To answer these questions, or at least find out if they can be answered, let’s go back to the beginning. Entering from Whistlyn Shallows, the entrance is a subway tunnel that immediately dives under water. Aquatic weeds dangle from the tunnel ceiling while the strips of white tiles emit an eerie glow. Curious lamps have been suspended from the ceiling as well. Were they added after the flood? If so, who did that?

The designer tells us “This subway system, victim to a natural disaster many years ago, is thought by many to have been lost to the ravages of time. The residents of New Yokyo have constructed memorial sites on the surface to remember those that were lost in this terrible disaster, and all those who visit here report feeling an especially spiritual presence here. But very few can ever claim to have found their way into the lost subway tunnels. Those who do come back with strange stories of another world.”

A view through an underground railway tunnel arch into a submerged platform. Sea grasses grow around the tracks while other aquatic plants drape from the top of the arch. Many coloured plants cover the platforms, especially close to the tiled walls.

A short walk brings me to a submerged platform. Arches in the subway tiled walls lead to the shops. Koi swim about the tracks, platform, and shops. Sea grasses grow around the tracks while other aquatic plants dangle from the top of the tunnel arch. More plants in varied bright colours grow from the surface of the platform itself, especially along the tiled walls.

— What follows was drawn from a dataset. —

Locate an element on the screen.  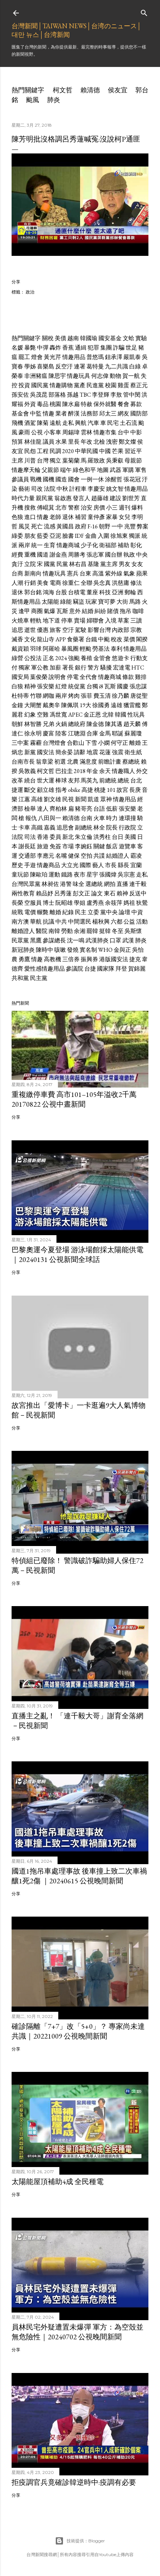 冬至 is located at coordinates (117, 931).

Continuing along the tracks, another block of shops emerges. Walking through another tunnel, the next stop, so to speak, is a large station, submerged of course. This is where the sponsor’s shop, Teegle, is found. (It’s also the main landing spot if you use the gates at Fairlands Junction or the SLURL above.)

A heavily tattooed woman with long white hair wearing a gold bikini sits astride a bright yellow and pink seahorse. Before her is an enormous koi fish. It is orange and white and is easily ten feet tall and thirty feet long.

Not to discourage you from shopping a while at Teegle, but if you walk opposite the shop, you’ll find a sudden drop off and, within it, a small underwater canyon. Follow this to a dimly lit cave and you’ll find a very old koi waiting for you. It’s worth stopping to have a long chat with him. Don’t worry, he’ll start the conversation when he’s ready!

In my tour I continued to follow the tube to see the rest of the shops and then doubled back. The reason being that it’s at the main platform that there are stairs to the surface.

Ishidoro lanterns mark the tiny islands that are all that remain above the water until the gray rock cliffs that rise in the distance.

You may already have noticed from the signage in the tubes, or you may have missed it, but here at the surface, the Japanese theme of the region is unmistakable. This theme is natural since the designer told us during the LitFest Tour that the primary inspiration for this build was a single scene from “Spirited Away.”

Looking out from the railway platform, I can see tiny islands, all that remains above water of the city. The islands are decorated with Japanese Ishidoro lanterns in memory of those who were lost in the catastrophe.

Navigating along the all but submerged landscape, I cross an elegant, classically styled Japanese bridge which takes me to a quiet little bay surrounded by tall rock islands. Here is a small house. It contains a shrine and provides a place to stop and give thought to those we’ve lost.

Which is what I’ll do now for a little bit.

See you at the next region, Lolliocalypse.